The Ethiopian lords wondered why their King and I did these things, since they saw no enemy against which so great an army could be led to battle.

On that matter Bes and I kept our own counsel, telling them only that it was good for the men to be trained to war, since, hearing of their wealth, one day the King of kings might attempt to invade their country.

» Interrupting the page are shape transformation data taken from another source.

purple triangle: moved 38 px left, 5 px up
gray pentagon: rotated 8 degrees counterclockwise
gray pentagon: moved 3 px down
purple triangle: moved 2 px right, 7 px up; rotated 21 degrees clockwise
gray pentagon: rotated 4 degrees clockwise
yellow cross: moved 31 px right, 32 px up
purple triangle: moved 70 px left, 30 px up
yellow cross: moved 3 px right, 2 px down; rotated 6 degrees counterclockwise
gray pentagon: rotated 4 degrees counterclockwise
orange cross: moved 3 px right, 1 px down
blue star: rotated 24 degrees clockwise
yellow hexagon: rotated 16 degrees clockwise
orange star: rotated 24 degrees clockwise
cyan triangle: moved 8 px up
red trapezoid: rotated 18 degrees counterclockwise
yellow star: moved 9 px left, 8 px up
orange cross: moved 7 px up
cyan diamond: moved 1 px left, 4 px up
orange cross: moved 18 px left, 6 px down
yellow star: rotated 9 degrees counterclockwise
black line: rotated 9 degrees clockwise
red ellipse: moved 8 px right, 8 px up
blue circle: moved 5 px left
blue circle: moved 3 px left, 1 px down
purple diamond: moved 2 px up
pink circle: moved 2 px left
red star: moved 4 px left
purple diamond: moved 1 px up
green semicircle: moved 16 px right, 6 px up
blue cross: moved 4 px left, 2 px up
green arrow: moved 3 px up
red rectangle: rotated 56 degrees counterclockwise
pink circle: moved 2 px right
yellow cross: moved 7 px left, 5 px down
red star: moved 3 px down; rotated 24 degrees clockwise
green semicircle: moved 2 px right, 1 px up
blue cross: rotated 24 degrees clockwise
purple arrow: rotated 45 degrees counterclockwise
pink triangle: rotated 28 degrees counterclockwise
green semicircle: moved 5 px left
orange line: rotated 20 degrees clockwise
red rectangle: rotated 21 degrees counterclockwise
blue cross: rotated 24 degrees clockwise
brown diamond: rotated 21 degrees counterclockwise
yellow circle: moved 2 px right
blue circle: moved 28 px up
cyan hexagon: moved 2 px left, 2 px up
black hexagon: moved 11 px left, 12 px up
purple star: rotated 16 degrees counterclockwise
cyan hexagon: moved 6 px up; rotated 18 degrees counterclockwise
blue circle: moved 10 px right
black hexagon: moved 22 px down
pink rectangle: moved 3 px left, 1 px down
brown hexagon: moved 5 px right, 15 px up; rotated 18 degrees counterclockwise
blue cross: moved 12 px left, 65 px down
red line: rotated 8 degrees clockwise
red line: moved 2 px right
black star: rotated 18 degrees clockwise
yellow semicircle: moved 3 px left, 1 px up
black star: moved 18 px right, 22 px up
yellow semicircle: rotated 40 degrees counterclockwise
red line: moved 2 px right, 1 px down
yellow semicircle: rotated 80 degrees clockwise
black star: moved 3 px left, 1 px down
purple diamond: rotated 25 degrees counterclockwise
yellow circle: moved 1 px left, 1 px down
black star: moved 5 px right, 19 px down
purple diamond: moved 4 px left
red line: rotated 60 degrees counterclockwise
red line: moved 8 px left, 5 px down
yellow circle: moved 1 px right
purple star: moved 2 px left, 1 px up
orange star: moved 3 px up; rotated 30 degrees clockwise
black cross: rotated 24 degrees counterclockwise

So month by month I laboured at this task, leading armies into distant regions to accustom them to travelling far afield, carrying with them what was necessary for their sustenance.
So it went on until a sad thing happened, since on returning from one of these forays in which I had punished a tribe that had murdered some Ethiopian hunters and we had taken many thousands of their cattle, I found my mother dying.

She had been smitten by a fever which was common at that season of the year, and being old and weak had no strength to throw it off.
As medicine did not help her, the priests of the Grasshopper prayed day and night in their temple for her recovery.

Yes, there they prayed to a golden locust standing on an altar in a sanctuary that was surrounded by crystal coffins wherein rested the flesh of former kings of the land.
To me the sight was pitiful, but Bes asked me what was the difference between praying to a locust and praying to images with the heads of beasts, or to a dwarf shaped as he was like we did in Egypt, and I could not answer him.
"The truth is, Brother," he said, for so he called me now, "that all peoples in the world do not offer petitions to what they see and have been taught to revere, but to something beyond of which to them it is a sign.